Guaranteed Simultaneous Asymmetric Tensor Decomposition via Orthogonalized Alternating Least Squares
This provides a theoretical guarantee for simultaneous orthogonal asymmetric tensor decomposition, addressing a bottleneck in machine learning applications where existing methods lack such guarantees.
The paper tackles the problem of simultaneously recovering the top r components in tensor CP decomposition, proposing a Slicing Initialized Alternating Subspace Iteration (s-ASI) method that guarantees ε-close recovery almost surely under noiseless conditions and with high probability under bounded noise, using O(log(log(1/ε))) iteration steps.

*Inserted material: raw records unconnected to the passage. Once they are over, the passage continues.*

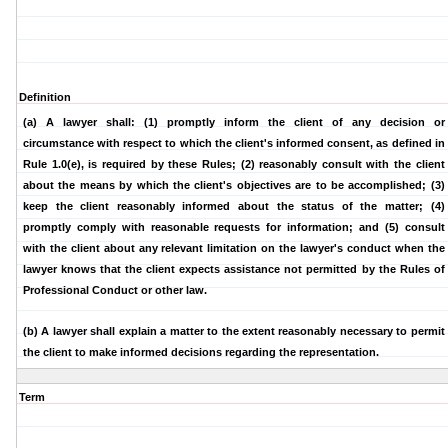
Definition
(a) A lawyer shall:
(1) promptly inform the client of any decision or
circumstance with respect to which the client's informed consent, as defined in
Rule 1.0(e), is required by these Rules;
(2) reasonably consult with the client
about the means by which the client's objectives are to be accomplished;
(3)
keep the client reasonably informed about the status of the matter;
(4)
promptly comply with reasonable requests for information; and
(5) consult
with the client about any relevant limitation on the lawyer's conduct when the
lawyer knows that the client expects assistance not permitted by the Rules of
Professional Conduct or other law.
(b)
A lawyer shall explain a matter to the extent reasonably necessary to permit
the client to make informed decisions regarding the representation.
Term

Tensor CANDECOMP/PARAFAC (CP) decomposition is an important tool that solves a wide class of machine learning problems. Existing popular approaches recover components one by one, not necessarily in the order of larger components first. Recently developed simultaneous power method obtains only a high probability recovery of top $r$ components even when the observed tensor is noiseless. We propose a Slicing Initialized Alternating Subspace Iteration (s-ASI) method that is guaranteed to recover top $r$ components ($ε$-close) simultaneously for (a)symmetric tensors almost surely under the noiseless case (with high probability for a bounded noise) using $O(\log(\log \frac{1}ε))$ steps of tensor subspace iterations. Our s-ASI method introduces a Slice-Based Initialization that runs $O(1/\log(\frac{λ_r}{λ_{r+1}}))$ steps of matrix subspace iterations, where $λ_r$ denotes the r-th top singular value of the tensor. We are the first to provide a theoretical guarantee on simultaneous orthogonal asymmetric tensor decomposition. Under the noiseless case, we are the first to provide an \emph{almost sure} theoretical guarantee on simultaneous orthogonal tensor decomposition. When tensor is noisy, our algorithm for asymmetric tensor is robust to noise smaller than $\min\{O(\frac{(λ_r - λ_{r+1})ε}{\sqrt{r}}), O(δ_0\frac{λ_r -λ_{r+1}}{\sqrt{d}})\}$, where $δ_0$ is a small constant proportional to the probability of bad initializations in the noisy setting.